The issue first arose this past summer, when Quebec Premier Phillipe Couillard pointed out that his province is hemmed in by a maritime boundary that runs along its shoreline.
That means all waters adjacent to Quebec in James Bay, Hudson Bay, Hudson Strait and Ungava Bay are under Nunavut jurisdiction.
“It’s a major problem for the province of Quebec, when you have your border so close to the shore that you can’t have a deep sea port,” said Jean Boucher, the member of Quebec’s National Assembly for Ungava, told Nunatsiaq News last month.
And that could create problems in future when the Quebec government implements Plan Nord, which has envisioned sea ports in communities like Kuujjuaraapik.
The same issue affects Manitoba and Ontario, whose marine boundaries with Nunavut stop at their shorelines.
This past October, Nunavut Premier Peter Taptuna said Nunavut has no interest in talking to Quebec about the issue.

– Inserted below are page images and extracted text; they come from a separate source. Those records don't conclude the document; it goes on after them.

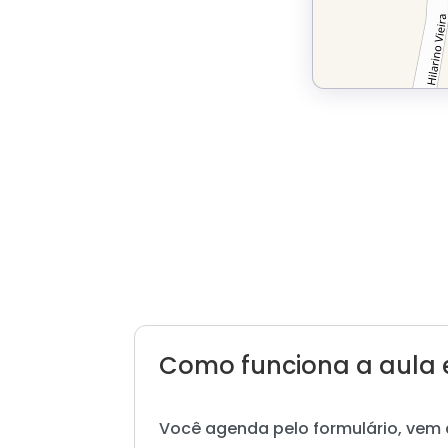
Como funciona a aula 
Você agenda pelo formulário, vem 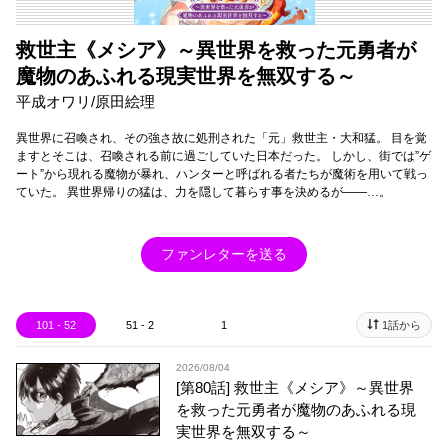
救世主《メシア》～異世界を救った元勇者が
魔物のあふれる現実世界を無双する～
平成オワリ/原田絵理
異世界に召喚され、その強さ故に処刑された「元」救世主・大和猛。 目を覚
ますとそこは、召喚される前に過ごしていた日本だった。 しかし、街では”ゲ
ート”から現れる魔物が暴れ、ハンターと呼ばれる者たちが魔術を用いて戦っ
ていた。 異世界帰りの猛は、力を隠して暮らす事を決めるが――…。
ファンレターを送る
101 - 52
51 - 2
1
1話から
2026/08/04
[第80話] 救世主《メシア》～異世界
を救った元勇者が魔物のあふれる現
実世界を無双する～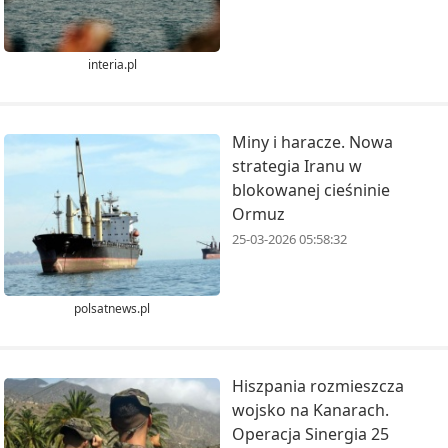
interia.pl
Miny i haracze. Nowa
strategia Iranu w
blokowanej cieśninie
Ormuz
25-03-2026 05:58:32
polsatnews.pl
Hiszpania rozmieszcza
wojsko na Kanarach.
Operacja Sinergia 25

Hudson Bay MLA Alan Rumbolt has said the people of Sanikiluaq, which lies on the Belcher Islands off Quebec’s Hudson Bay cost, must be consulted before the Quebec-Nunavut boundary is changed.
And the Makivik Corp., which has signed a constitutionally-protected offshore agreement with Ottawa, has already said the Quebec-Nunavut boundary cannot be changed without the consent of Nunavik Inuit.
In his Dec. 10 statement, Patterson said he agrees with Rumbolt — and that many affected parties must be consulted on the issue.
“Not only do I believe that the residents of Sanikiluaq should be consulted, but I believe the governments of Canada and Quebec must consult with and involve all parties who have a common interest in the clarification of offshore boundaries in Hudson Bay,” he said.
That includes the Indigenous peoples of Nunavut, Nunatsiavut and northern Quebec, including the Cree and Inuit.
“We must firstly be aware of our obligation to respectful consultations with the Indigenous residents of the Arctic, whose marine economies and occupancy have helped Canada establish its own sovereignty over these waters,” Patterson said.
And at the same time, he said the governments of Nunavut and Newfoundland-Labrador must also be consulted.
Patterson also proposed the creation of a forum that would bring together all groups with an interest in the Arctic offshore, including the Inuvialuit of the Northwest Territories, the Inuit of Nunavut, Quebec and Labrador, and the Cree of Quebec, all of whom have signed offshore agreements with Canada.
“Imagine the potential of a forum where all interested Indigenous peoples and governments could work together in common cause and co-operation to oversee the protection and development of our Arctic offshore,” Patterson said.
That, in turn, would lead to “inclusive and clearly defined offshore management regimes for all marine regions in the Canadian Arctic” — giving more say to Indigenous people and public governments in the area.